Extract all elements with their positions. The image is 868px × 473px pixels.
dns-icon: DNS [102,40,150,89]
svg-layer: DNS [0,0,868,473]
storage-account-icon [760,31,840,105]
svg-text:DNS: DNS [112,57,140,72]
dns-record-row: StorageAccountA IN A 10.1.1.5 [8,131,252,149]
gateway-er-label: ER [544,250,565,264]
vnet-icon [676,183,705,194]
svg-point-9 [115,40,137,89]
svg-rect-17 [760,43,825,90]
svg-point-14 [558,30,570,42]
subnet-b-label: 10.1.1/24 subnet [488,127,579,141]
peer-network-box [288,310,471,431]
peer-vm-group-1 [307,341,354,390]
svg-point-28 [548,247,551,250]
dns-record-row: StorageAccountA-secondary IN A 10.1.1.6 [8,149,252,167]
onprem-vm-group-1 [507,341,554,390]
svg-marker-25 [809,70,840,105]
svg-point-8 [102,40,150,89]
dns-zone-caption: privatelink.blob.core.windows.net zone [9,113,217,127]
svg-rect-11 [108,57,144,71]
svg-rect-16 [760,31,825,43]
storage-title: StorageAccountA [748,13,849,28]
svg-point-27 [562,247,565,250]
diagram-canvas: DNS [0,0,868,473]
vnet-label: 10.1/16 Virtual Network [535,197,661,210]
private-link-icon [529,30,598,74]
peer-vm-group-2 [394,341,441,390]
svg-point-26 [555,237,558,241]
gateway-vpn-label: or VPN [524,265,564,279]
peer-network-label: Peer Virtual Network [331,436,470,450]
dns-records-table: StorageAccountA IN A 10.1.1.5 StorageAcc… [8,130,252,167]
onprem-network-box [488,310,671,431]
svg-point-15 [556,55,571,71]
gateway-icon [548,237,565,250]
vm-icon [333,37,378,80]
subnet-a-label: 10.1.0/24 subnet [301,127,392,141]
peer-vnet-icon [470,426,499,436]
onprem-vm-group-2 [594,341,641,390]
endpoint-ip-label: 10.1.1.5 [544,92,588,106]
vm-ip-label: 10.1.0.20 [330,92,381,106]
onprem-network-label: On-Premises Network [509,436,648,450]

## Work to complete
From the entries above, show each line that includes the string "label".

## Task result
gateway-er-label: ER [544,250,565,264]
subnet-b-label: 10.1.1/24 subnet [488,127,579,141]
vnet-label: 10.1/16 Virtual Network [535,197,661,210]
gateway-vpn-label: or VPN [524,265,564,279]
peer-network-label: Peer Virtual Network [331,436,470,450]
subnet-a-label: 10.1.0/24 subnet [301,127,392,141]
endpoint-ip-label: 10.1.1.5 [544,92,588,106]
vm-ip-label: 10.1.0.20 [330,92,381,106]
onprem-network-label: On-Premises Network [509,436,648,450]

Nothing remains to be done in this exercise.